Book Blogger Hop May 3rd - May 9th: "305" Is a 2008 Movie About Five Spartans Assigned to Guard a Goat Path


Jen at Crazy for Books restarted her weekly Book Blogger Hop to help book bloggers connect with one another, but then couldn't continue, so she handed the hosting responsibilities off to Ramblings of a Coffee Addicted Writer. The only requirements to participate in the Hop are to write and link a post answering the weekly question and then visit other blogs that are also participating to see if you like their blog and would like to follow them.
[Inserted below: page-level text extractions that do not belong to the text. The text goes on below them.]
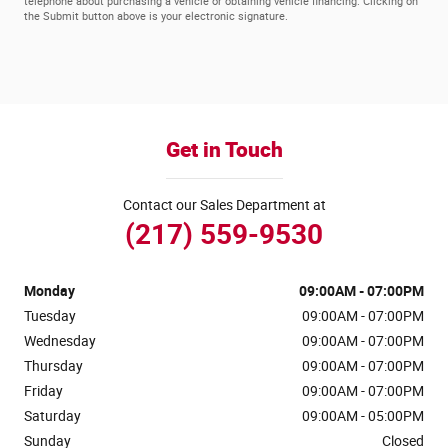
telephone about purchasing a vehicle or obtaining vehicle financing. Clicking on
the Submit button above is your electronic signature.
Get in Touch
Contact our Sales Department at
(217) 559-9530
Monday
09:00AM - 07:00PM
Tuesday
09:00AM - 07:00PM
Wednesday
09:00AM - 07:00PM
Thursday
09:00AM - 07:00PM
Friday
09:00AM - 07:00PM
Saturday
09:00AM - 05:00PM
Sunday
Closed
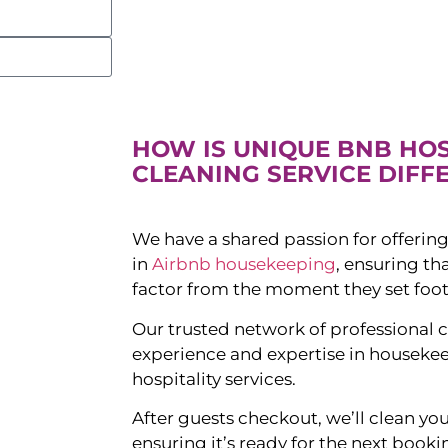
HOW IS UNIQUE BNB HO
CLEANING SERVICE DIFF
We have a shared passion for offering
in
Airbnb housekeeping
, ensuring t
factor from the moment they set foot
Our trusted network of professional c
experience and expertise in houseke
hospitality services.
After guests checkout, we’ll clean yo
ensuring it’s ready for the next booki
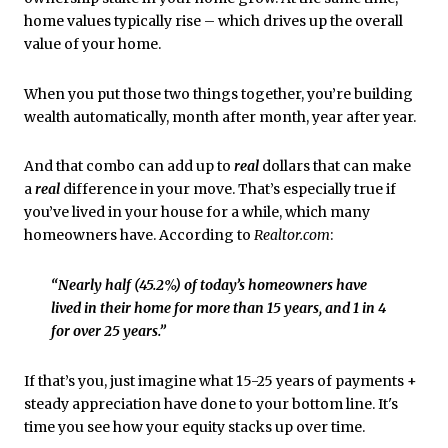
home values typically rise – which drives up the overall
value of your home.
When you put those two things together, you’re building
wealth automatically, month after month, year after year.
And that combo can add up to
real
dollars that can make
a
real
difference in your move. That’s especially true if
you’ve lived in your house for a while, which many
homeowners have. According to
Realtor.com
:
“Nearly half (45.2%) of today’s homeowners have
lived in their home for more than 15 years, and 1 in 4
for over 25 years.”
If that’s you, just imagine what 15-25 years of payments +
steady appreciation have done to your bottom line. It's
time you see how your equity stacks up over time.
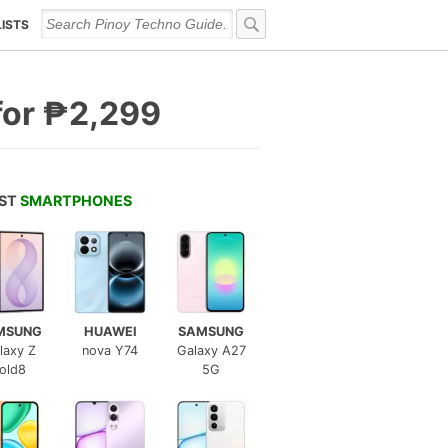
LISTS
for ₱2,299
EST
SMARTPHONES
MSUNG
HUAWEI
SAMSUNG
laxy Z
nova Y74
Galaxy A27
old8
5G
This week Billy asks: Which book do you wish you'd written?

A Wizard of Earthsea

I definitely would pick a book by Ursula K. Le Guin. I've made no secret of my love of Le Guin's writing, although Le Guin poses something of a problem for answering this question because there are so very many excellent books of hers to choose from. I would be completely satisfied with having written The Lathe of Heaven, or The Left Hand of Darkness, or The Word for World Is Forest, or any number of other books, but I am going to pick A Wizard of Earthsea because it is one of the books that formed my understanding of what fantasy fiction can be.

My foundational fantasy authors were J.R.R. Tolkien, Lloyd Alexander, and Ursula K. Le Guin. These three authors, for better or worse, shaped my view of what constitutes fantasy fiction. While I still adore Tolkien and Alexander, their fiction is more or less an outgrowth of previously existing British mythical roots. Tolkien's fantasy is heavily influence by Anglo-Saxon and Scandanavian myth, and Alexander's primary work of fiction is based in large part on Welsh myth. Le Guin's fiction, on the other hand, is more expansive, and breaking free of the Eurocentric rut that fantasy fiction so often falls into. She changed my view of what fantasy fiction could be with her Earthsea series, and the book that started that off was A Wizard of Earthsea. Le Guin showed me that fantasy fiction could move beyond Western-based tropes.

It also doesn't hurt that A Wizard of Earthsea is a brilliant story. It is simultaneously an excellent coming of age story, an example of superior world-building, and a fantasy quest that somehow hits all of the expected notes while being unpredictable at the same time. The book is beautifully written while remaining accessible to juvenile readers. It is, to put it bluntly, a masterful piece of fiction.

And those are the reasons why this is the book I wish I had written.